Page-level text extractions
********************

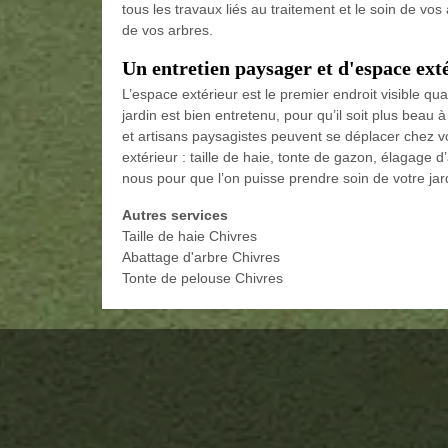
tous les travaux liés au traitement et le soin de vos
de vos arbres.
Un entretien paysager et d'espace ext
L’espace extérieur est le premier endroit visible qua
jardin est bien entretenu, pour qu’il soit plus beau à
et artisans paysagistes peuvent se déplacer chez v
extérieur : taille de haie, tonte de gazon, élagag
nous pour que l’on puisse prendre soin de votre ja
Autres services
Taille de haie Chivres
Abattage d'arbre Chivres
Tonte de pelouse Chivres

********************

INSTRUCTIONS TO FOLLOW: All lines above containing the string "extérieur" are to be collected.

SOLUTION BELOW:
L’espace extérieur est le premier endroit visible qua
extérieur : taille de haie, tonte de gazon, élagag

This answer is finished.